Neuregulin and BDNF induce a switch to NMDA receptor dependent myelination by oligodendrocytes

Myelin, produced by oligodendrocytes, is essential for normal brain function, as it ensures fast neuronal communication. However, what determines whether an individual neuronal axon becomes myelinated remains unknown. Here we show that there are two distinct modes of myelination, one that is independent of neuronal activity and the release of the neurotransmitter glutamate, and another that depends on axons releasing glutamate to activate NMDA receptors on oligodendrocytes.

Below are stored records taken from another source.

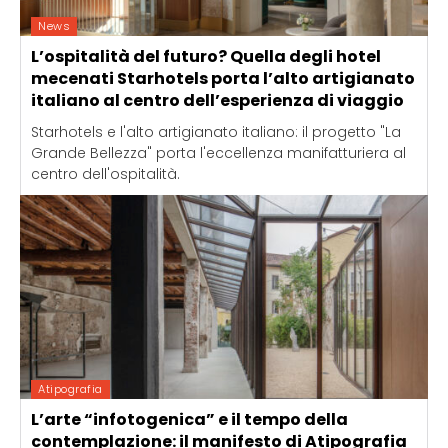
News
L’ospitalità del futuro? Quella degli hotel
mecenati Starhotels porta l’alto artigianato
italiano al centro dell’esperienza di viaggio
Starhotels e l'alto artigianato italiano: il progetto "La
Grande Bellezza" porta l'eccellenza manifatturiera al
centro dell'ospitalità.
Atipografia
L’arte “infotogenica” e il tempo della
contemplazione: il manifesto di Atipografia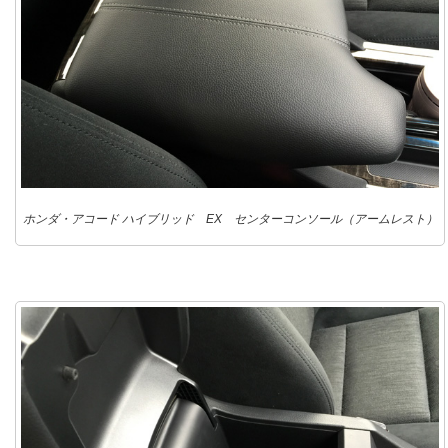
ホンダ・アコード ハイブリッド EX センターコンソール（アームレスト）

Neuregulin switches oligodendrocytes from the activity-independent to the activity-dependent mode of myelination: by increasing oligodendrocyte lineage cells’ sensitivity to glutamate. Thus, a neuregulin-controlled switch enhances the myelination of active axons. Furthermore we demonstrate that remyelination after white matter damage (as occurs in diseases like spinal cord injury and multiple sclerosis) is NMDA receptor-dependent. These data help us understand the signalling regulating myelination, and suggest novel roles for neuregulin in schizophrenia and in remyelination after white matter damage.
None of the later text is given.